[TASK INPUT — start]
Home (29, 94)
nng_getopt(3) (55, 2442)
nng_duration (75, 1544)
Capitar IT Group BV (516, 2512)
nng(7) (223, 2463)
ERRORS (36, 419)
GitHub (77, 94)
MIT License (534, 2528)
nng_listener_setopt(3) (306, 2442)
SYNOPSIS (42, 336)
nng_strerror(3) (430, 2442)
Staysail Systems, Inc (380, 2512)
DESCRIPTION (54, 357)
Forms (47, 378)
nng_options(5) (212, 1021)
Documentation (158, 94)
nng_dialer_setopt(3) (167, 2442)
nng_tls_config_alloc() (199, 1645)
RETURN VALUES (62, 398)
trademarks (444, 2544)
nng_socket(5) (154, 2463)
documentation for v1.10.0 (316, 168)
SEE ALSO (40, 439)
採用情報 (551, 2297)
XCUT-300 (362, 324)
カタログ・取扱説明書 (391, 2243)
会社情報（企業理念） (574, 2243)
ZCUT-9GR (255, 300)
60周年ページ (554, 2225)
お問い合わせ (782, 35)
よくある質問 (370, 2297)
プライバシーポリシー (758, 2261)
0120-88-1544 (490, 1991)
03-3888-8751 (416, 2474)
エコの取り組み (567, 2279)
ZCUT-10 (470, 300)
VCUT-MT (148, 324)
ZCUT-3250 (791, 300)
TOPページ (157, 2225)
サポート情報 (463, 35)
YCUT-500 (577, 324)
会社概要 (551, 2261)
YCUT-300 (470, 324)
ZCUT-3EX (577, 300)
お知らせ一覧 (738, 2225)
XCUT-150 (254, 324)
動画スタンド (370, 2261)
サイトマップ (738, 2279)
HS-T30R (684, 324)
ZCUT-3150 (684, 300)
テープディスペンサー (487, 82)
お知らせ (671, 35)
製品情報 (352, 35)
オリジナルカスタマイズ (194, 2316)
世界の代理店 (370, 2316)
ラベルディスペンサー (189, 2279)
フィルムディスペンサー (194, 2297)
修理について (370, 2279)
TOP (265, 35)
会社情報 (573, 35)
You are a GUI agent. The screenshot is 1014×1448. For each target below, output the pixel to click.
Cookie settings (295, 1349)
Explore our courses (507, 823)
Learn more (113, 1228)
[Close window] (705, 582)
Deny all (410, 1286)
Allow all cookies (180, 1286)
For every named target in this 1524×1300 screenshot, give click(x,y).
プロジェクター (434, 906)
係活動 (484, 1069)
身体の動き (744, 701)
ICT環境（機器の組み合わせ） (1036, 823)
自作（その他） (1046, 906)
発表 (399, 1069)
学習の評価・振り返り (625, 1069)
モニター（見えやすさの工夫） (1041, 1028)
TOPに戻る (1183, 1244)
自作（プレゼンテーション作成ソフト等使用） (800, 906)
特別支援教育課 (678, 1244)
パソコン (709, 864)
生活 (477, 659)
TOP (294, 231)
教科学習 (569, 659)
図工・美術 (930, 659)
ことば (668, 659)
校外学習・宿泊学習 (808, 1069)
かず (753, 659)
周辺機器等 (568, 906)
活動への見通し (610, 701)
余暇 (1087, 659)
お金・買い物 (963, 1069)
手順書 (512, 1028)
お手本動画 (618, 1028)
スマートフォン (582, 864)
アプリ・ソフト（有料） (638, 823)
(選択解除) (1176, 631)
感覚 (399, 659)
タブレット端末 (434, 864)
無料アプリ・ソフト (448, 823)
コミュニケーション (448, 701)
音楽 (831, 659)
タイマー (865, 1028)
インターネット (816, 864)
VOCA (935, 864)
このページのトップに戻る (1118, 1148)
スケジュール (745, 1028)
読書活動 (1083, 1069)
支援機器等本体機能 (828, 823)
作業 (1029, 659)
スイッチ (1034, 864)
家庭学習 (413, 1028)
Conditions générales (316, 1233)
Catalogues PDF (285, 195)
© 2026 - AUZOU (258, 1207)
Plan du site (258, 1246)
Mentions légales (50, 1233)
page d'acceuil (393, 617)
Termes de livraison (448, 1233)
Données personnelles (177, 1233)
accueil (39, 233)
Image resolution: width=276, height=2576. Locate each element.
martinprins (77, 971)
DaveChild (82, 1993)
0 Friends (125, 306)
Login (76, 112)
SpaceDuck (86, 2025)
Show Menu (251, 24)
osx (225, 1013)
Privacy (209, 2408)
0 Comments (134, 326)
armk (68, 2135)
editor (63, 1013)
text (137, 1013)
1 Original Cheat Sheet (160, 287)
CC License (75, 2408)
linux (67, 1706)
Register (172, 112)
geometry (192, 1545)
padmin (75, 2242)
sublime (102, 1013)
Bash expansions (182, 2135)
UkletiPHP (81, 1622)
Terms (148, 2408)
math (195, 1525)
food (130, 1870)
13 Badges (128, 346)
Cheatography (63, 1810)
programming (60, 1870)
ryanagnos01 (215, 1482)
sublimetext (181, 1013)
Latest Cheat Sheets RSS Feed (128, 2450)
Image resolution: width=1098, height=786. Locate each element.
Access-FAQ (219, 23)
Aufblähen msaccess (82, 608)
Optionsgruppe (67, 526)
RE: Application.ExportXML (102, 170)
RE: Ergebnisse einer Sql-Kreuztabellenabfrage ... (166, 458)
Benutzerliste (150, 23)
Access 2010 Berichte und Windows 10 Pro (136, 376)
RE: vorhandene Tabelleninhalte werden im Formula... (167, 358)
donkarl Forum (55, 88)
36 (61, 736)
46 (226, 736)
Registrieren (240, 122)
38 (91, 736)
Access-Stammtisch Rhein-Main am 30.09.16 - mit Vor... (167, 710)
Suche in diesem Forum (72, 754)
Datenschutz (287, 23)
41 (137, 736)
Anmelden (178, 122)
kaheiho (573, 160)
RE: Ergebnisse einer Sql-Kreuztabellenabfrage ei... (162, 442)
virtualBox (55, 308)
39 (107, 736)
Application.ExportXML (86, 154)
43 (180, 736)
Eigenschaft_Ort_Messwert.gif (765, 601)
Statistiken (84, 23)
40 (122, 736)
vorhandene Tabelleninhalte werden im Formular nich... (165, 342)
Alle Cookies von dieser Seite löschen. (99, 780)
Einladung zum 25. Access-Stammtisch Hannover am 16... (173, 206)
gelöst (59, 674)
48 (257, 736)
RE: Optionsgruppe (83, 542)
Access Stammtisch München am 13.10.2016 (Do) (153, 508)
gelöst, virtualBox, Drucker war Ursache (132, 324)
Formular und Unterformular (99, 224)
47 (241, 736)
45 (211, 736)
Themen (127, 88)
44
[TASK INPUT — finish]
WHAT YOU WILL DO: Return, from the data, each line that has the word "ZCUT" in it.

TASK RESULT:
ZCUT-9GR (255, 300)
ZCUT-10 (470, 300)
ZCUT-3250 (791, 300)
ZCUT-3EX (577, 300)
ZCUT-3150 (684, 300)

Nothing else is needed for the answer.